Viridian Gate Online: Nomad Soul: A litRPG Adventure (The Illusionist Book 1)
Page 24
“Um... Thanks?” she said. She looked like she was considering shutting the door.
“My boots are in there,” I said.
“Oh. I thought they might be yours. I don’t quite...”
“We didn’t.”
“We didn’t?”
“You didn’t?” said Sandra.
“No,” I said.
Thalia swallowed. Her eyes were dilated. She was probably still a little drunk. I saw five different emotions flash across her face, from relief to anger, and figured it was about time I left.

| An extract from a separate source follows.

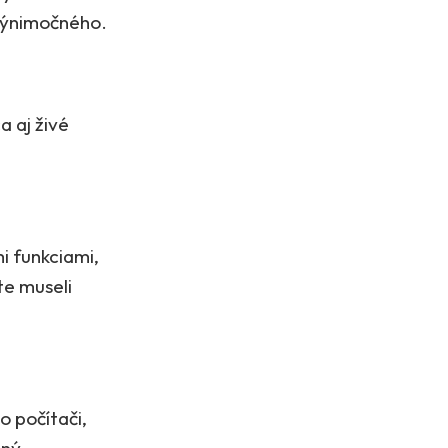
 výnimočného.
a aj živé
i funkciami,
te museli
o počítači,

“I’ll just grab my boots and go,” I said.
She stepped back and let me in. I equipped my boots instead of putting them on, then offered her the roll again.
She wrinkled her nose and shook her head.
I smiled, but I felt sad about it. I’d tried to do the right thing. Maybe I should have just left when she fell asleep and never mentioned it. “Goodbye, Thalia.”
She seemed to shrink in on herself a little.
I sighed and headed for the stairs.
“Hey, Alan?” she said.
I turned around and saw her standing in the doorway. The morning light coming from the window almost gave her a halo. “Yeah?”
“Did you want to?”
“I did.”
She crossed her arms. “I’ve had a rough couple of days. A friend of mine died, and his... his family and I don’t exactly get along, but I had to deal with them anyway because of my friend. I need a day or two to sort this out. I knew him from the last war, and I owe him. But once that’s done, we could try to have that talk again.”
“Sober?” I asked. I know it was a dick move, but I owed Bad Alan and Worse Alan a night of guiltless debauchery.
She nodded. “I think that’d be best.”
“I’d like that,” I said, offering her a smile.
She returned it.
I saw I had a message and a notification pending on my quest journal. I got going while the going was good.
“WELL, THAT WAS UPLIFTING,” Sandra said.
I chuckled. “Was it? I thought that was pretty normal.”
“I meant your standards in women. Means I won’t have to try as hard.”
I raised an eyebrow even though she couldn’t see me. “So I get an A+?”
“You passed. It didn’t make for thrilling footage.”
“Uh-huh. Footage. But back to the part where you’re going to try, assuming I’m interested.”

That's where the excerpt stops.